The XX Factor

Dispatches From the War on Contraception

A pro-life activist stands in front of pro-choice activists at a vigil outside the U.S. Supreme Court on January 23, 2012.

Photo by Brendan Hoffman/Getty Images

With all the angry denials earlier this year from Republicans who have been accused of conducting a war on women, you might think that those same Republicans might just lay off that war until after the election, if only to suck the momentum out of their critics’ narrative. But for some reason, the party of Ayn Rand acolytes has decided that even rational self-interest is no competition against the larger goal of making the ladies of America pay for all the hot sexing, most of which isn’t even uploaded on XTube for Rush Limbaugh’s enjoyment.

Yes, just when you thought they were backing off for a bit, Republicans are once again fighting the War on Contraception, a service 99 percent of women use at some point in their lives. Presumably, this is just a warm-up to the political winner of the War on Cute Animal Videos, which you should keep an eye out for in October.

You’d think Republican lawmakers would have learned a lesson from the prominent failure of the Blunt Amendment, which attempted to give employers permission to get into your business and deny you contraception coverage through health plans you earn with your labor and money. But, no. On Tuesday, Rep. Denny Rehberg attached an amendment to a labor, health, and education spending bill that would once again allow your employer to decide if it approves of your sexual choices and whether or not you should get contraception coverage. The bill goes on to deny funding for contraception to Planned Parenthood until they give up providing abortions, even though no federal funds actually go to abortion.

The fight over state level defunding of contraception is getting hotter this week, too, as Planned Parenthood has sued Arizona for cutting off contraception funding by denying women on Medicaid the opportunity to get their non-abortion preventive care at Planned Parenthood, even though it’s often the only provider many women on Medicaid have access to. The word “abortion” is being tossed around a lot to justify this assault on contraception and other preventive care, but it’s worth remembering that a sincere dislike of abortion would lead to wanting more access to contraception, not less. Of course, if the motivation is hostility toward female sexuality, then the behavior of Arizona legislators is perfectly rational and consistent.

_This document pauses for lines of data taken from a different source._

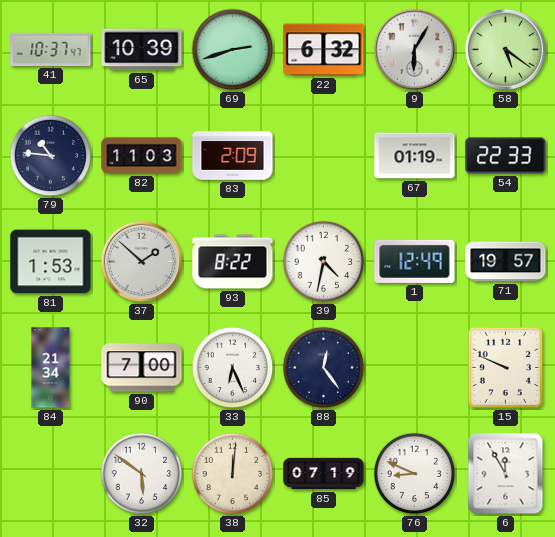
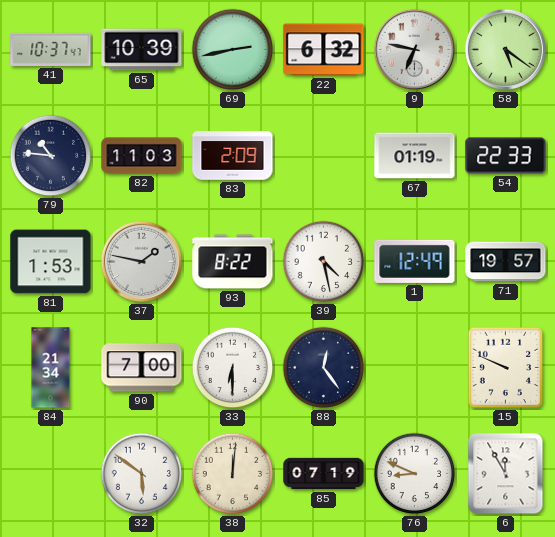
69: 2:42 -> 2:43
9: 6:05 -> 6:47
37: 1:52 -> 1:47
39: 4:32 -> 4:28
33: 6:26 -> 6:30
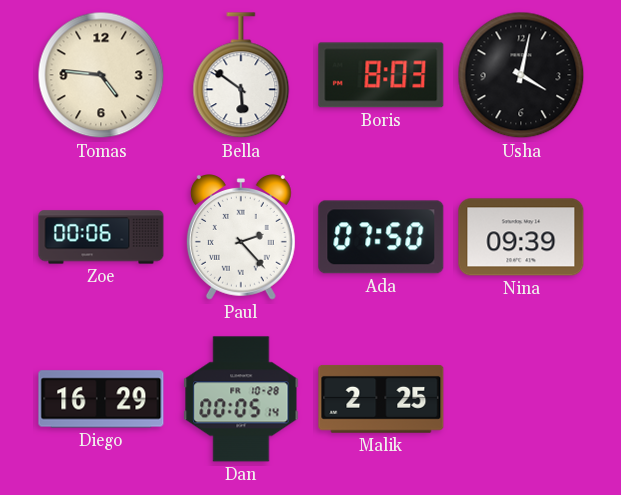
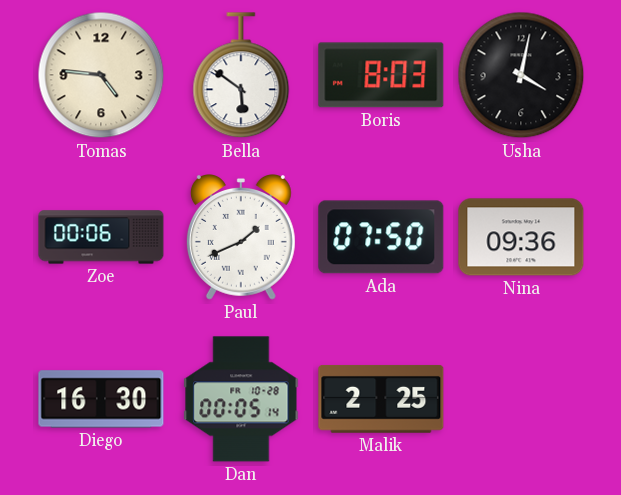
Paul: 2:23 -> 1:41
Nina: 09:39 -> 09:36
Diego: 16:29 -> 16:30
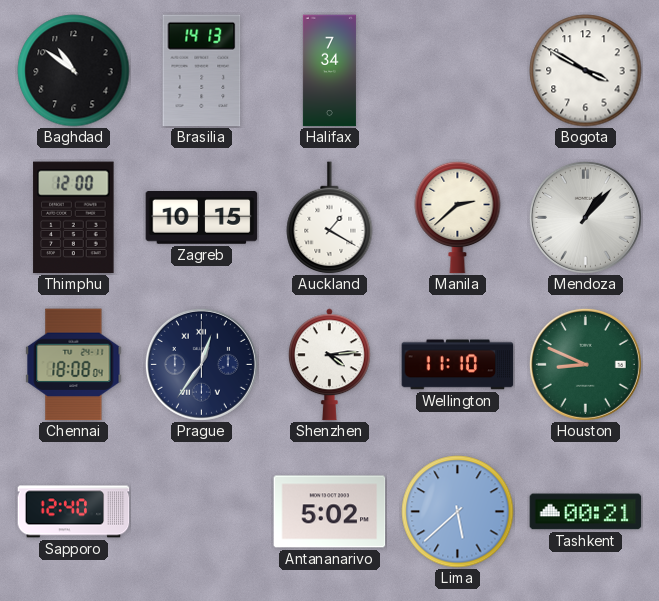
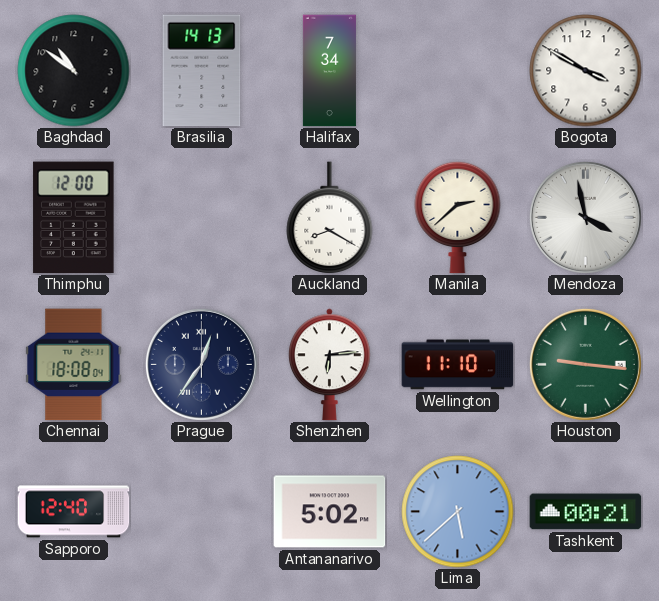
Zagreb: 10:15 -> none
Auckland: 1:20 -> 8:20
Mendoza: 1:07 -> 3:58
Shenzhen: 4:14 -> 6:14
Houston: 8:49 -> 9:16
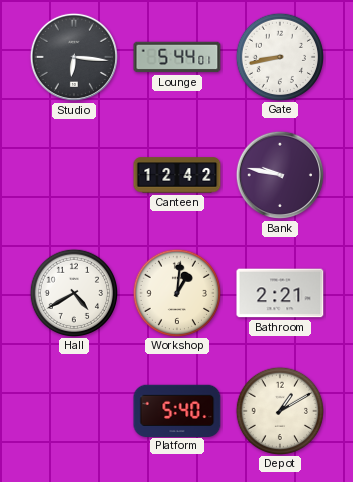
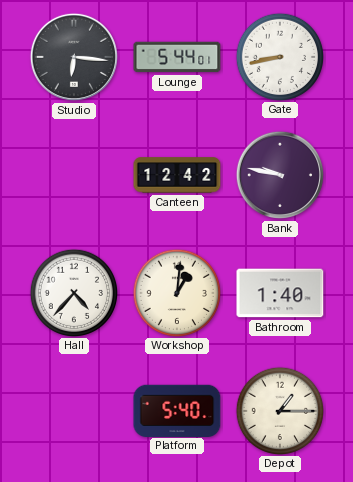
Hall: 4:40 -> 4:37
Bathroom: 2:21 -> 1:40
Depot: 1:10 -> 1:15
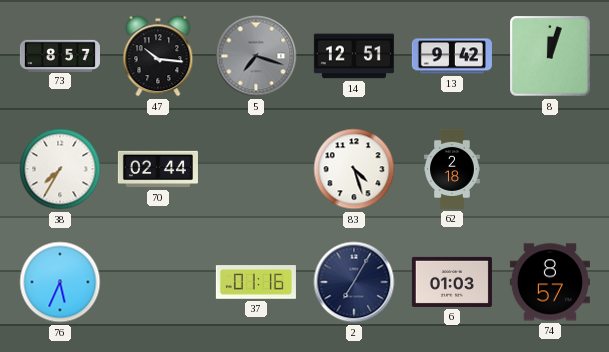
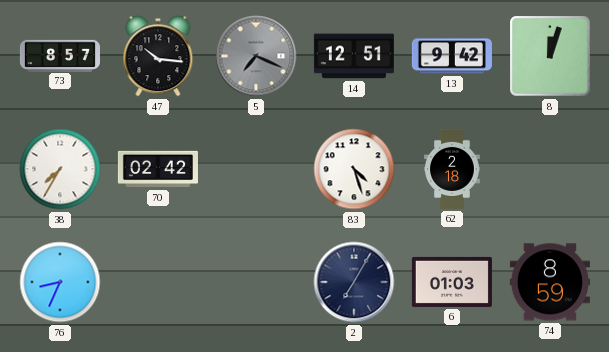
5: 7:18 -> 7:19
70: 02:44 -> 02:42
76: 5:34 -> 8:34
37: 01:16 -> none
74: 8:57 -> 8:59
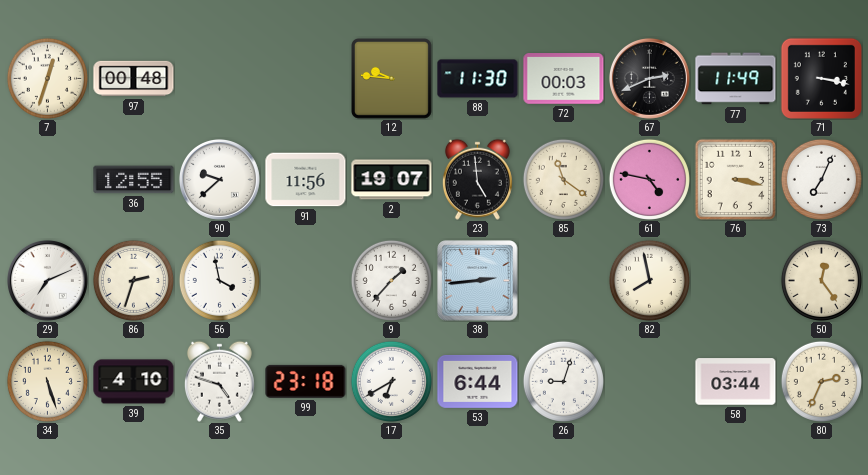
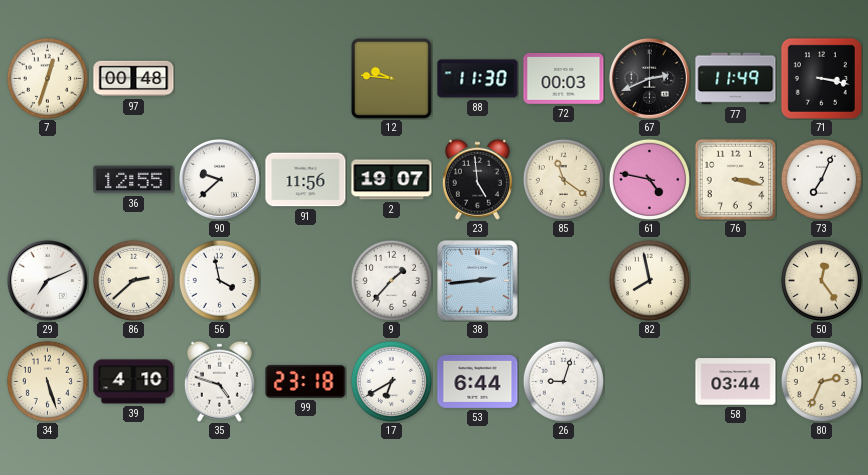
86: 2:33 -> 2:38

There’s one silver lining in all of this, which is that efforts to cut women off from using contraception are often meeting defeat in court. U.S. District Judge Warren Urbom of Lincoln, Nebraska, just dismissed a lawsuit brought by seven states demanding that employers be given the right to deny employees’ earned contraception benefits, on the grounds that the employer disapproves of their private sex lives. Urborn dismissed the claim that an employer’s obligation to keep its nose out of employees’ panty drawers is a violation of religious freedom, and was particularly skeptical of the suggestion that the ACA’s exemption for religious organizations should be expanded to any employer who invokes Jesus to cover up for his grabby interest in his employees’ sex lives. It’s hard to imagine this will be the end of legal attempts to deprive employees of their religious freedom to make their own contraception choices, but it’s good news all the same.